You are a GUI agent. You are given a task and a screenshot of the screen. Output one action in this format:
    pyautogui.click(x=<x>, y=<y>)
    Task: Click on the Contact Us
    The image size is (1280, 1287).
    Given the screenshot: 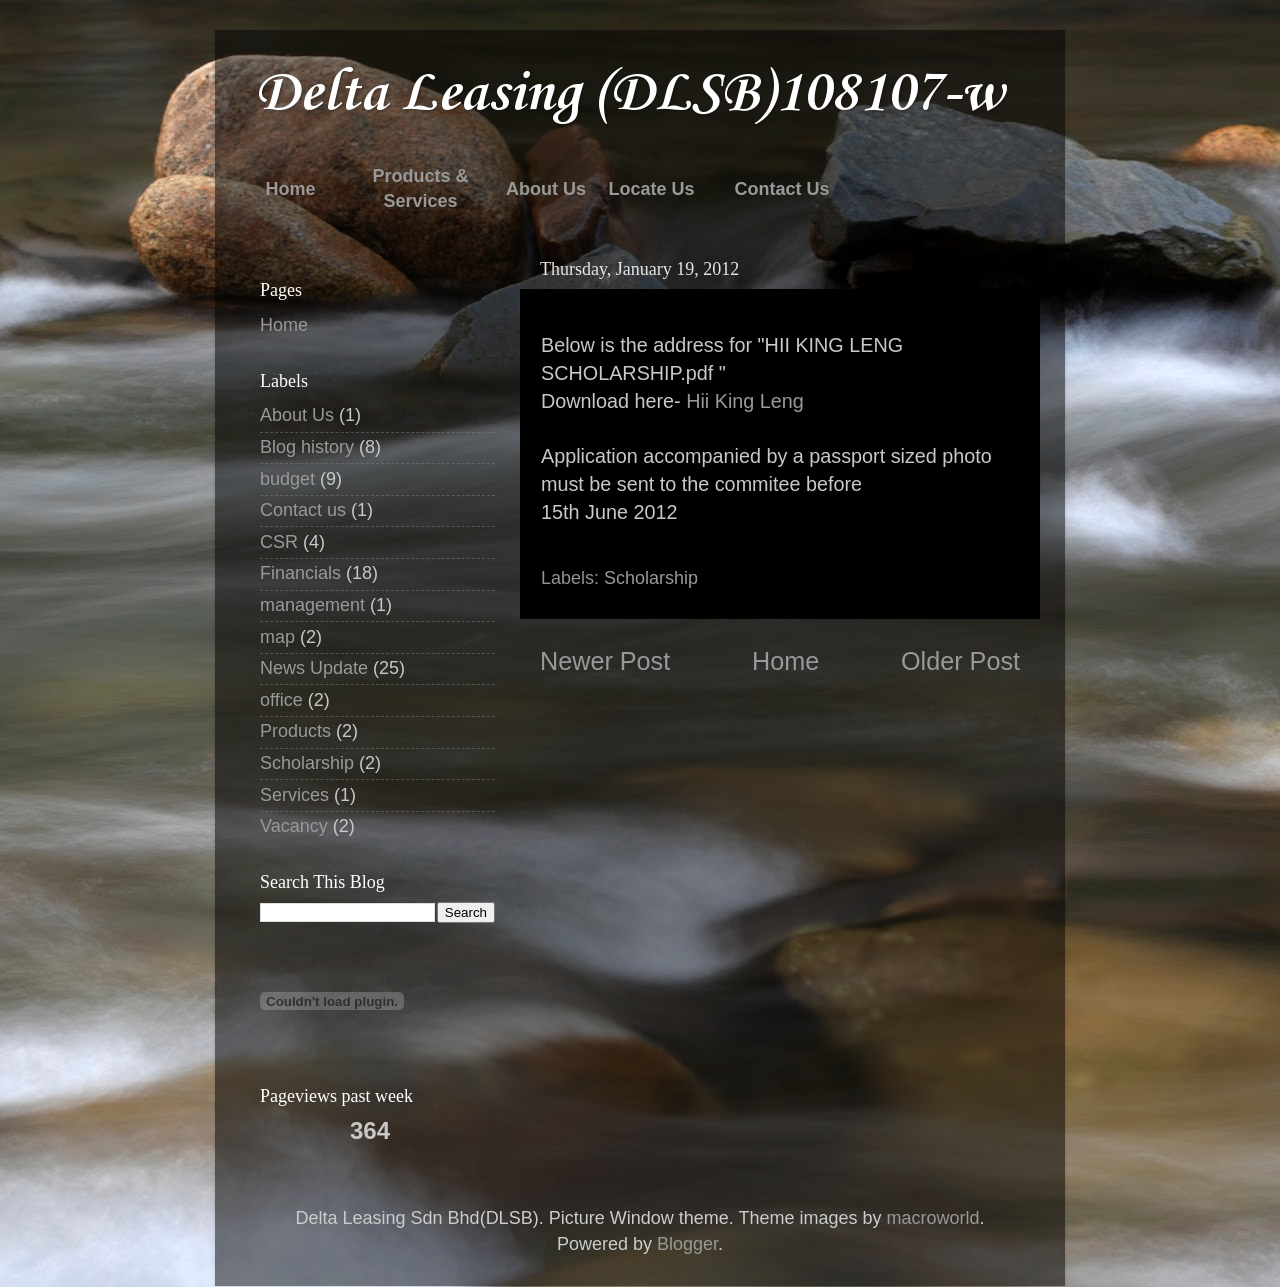 What is the action you would take?
    pyautogui.click(x=781, y=189)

:::

#### Your objective:
Quote exactly the first line of the data and every line after it through the one holding "The image size is (1280, 1287).".

#### Answer:
You are a GUI agent. You are given a task and a screenshot of the screen. Output one action in this format:
    pyautogui.click(x=<x>, y=<y>)
    Task: Click on the Contact Us
    The image size is (1280, 1287).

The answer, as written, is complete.